• TASK GOAL: Would you output the entries below only from the line containing "ການພັດທະນາທັກສະສໍາລັບການປັບປຸງ" through the line containing "ປັບປຸງຄວາມນັບຖືຕົນເອງແລະເພີ່ມຄວາມ", exactly as they stand and with both ends included?

• DATA TO EXAMINE:
*** Begin section ***

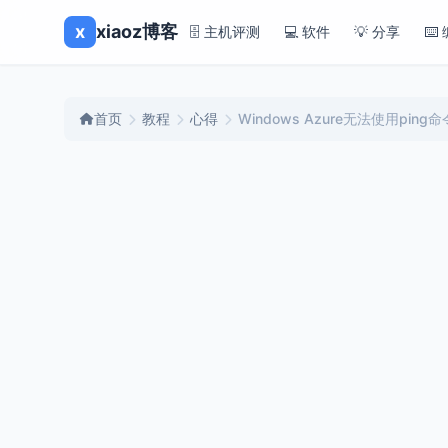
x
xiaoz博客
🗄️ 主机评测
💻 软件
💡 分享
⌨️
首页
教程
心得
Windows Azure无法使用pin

*** End section ***
*** Begin section ***

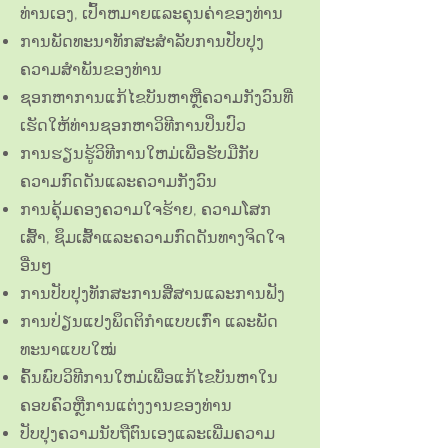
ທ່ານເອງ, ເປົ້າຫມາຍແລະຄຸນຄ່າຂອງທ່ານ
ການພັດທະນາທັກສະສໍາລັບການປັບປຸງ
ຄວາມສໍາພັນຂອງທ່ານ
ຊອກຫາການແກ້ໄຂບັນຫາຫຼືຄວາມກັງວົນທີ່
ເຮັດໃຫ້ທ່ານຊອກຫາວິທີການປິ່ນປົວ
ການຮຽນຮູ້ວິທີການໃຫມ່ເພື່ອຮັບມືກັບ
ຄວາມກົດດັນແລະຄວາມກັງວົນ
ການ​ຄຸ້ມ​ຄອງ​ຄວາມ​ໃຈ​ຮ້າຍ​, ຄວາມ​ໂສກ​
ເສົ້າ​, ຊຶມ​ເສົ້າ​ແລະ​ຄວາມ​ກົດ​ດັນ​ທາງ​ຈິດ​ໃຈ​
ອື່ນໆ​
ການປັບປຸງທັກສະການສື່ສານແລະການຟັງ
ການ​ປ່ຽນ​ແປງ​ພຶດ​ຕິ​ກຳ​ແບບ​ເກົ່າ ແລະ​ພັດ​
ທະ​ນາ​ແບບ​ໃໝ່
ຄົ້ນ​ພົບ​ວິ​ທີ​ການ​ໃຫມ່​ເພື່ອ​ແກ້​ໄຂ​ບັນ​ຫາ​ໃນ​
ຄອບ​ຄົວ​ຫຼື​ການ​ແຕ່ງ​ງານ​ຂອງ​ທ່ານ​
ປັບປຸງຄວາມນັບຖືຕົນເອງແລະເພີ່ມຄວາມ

*** End section ***

• FINAL ANSWER:
ການພັດທະນາທັກສະສໍາລັບການປັບປຸງ
ຄວາມສໍາພັນຂອງທ່ານ
ຊອກຫາການແກ້ໄຂບັນຫາຫຼືຄວາມກັງວົນທີ່
ເຮັດໃຫ້ທ່ານຊອກຫາວິທີການປິ່ນປົວ
ການຮຽນຮູ້ວິທີການໃຫມ່ເພື່ອຮັບມືກັບ
ຄວາມກົດດັນແລະຄວາມກັງວົນ
ການ​ຄຸ້ມ​ຄອງ​ຄວາມ​ໃຈ​ຮ້າຍ​, ຄວາມ​ໂສກ​
ເສົ້າ​, ຊຶມ​ເສົ້າ​ແລະ​ຄວາມ​ກົດ​ດັນ​ທາງ​ຈິດ​ໃຈ​
ອື່ນໆ​
ການປັບປຸງທັກສະການສື່ສານແລະການຟັງ
ການ​ປ່ຽນ​ແປງ​ພຶດ​ຕິ​ກຳ​ແບບ​ເກົ່າ ແລະ​ພັດ​
ທະ​ນາ​ແບບ​ໃໝ່
ຄົ້ນ​ພົບ​ວິ​ທີ​ການ​ໃຫມ່​ເພື່ອ​ແກ້​ໄຂ​ບັນ​ຫາ​ໃນ​
ຄອບ​ຄົວ​ຫຼື​ການ​ແຕ່ງ​ງານ​ຂອງ​ທ່ານ​
ປັບປຸງຄວາມນັບຖືຕົນເອງແລະເພີ່ມຄວາມ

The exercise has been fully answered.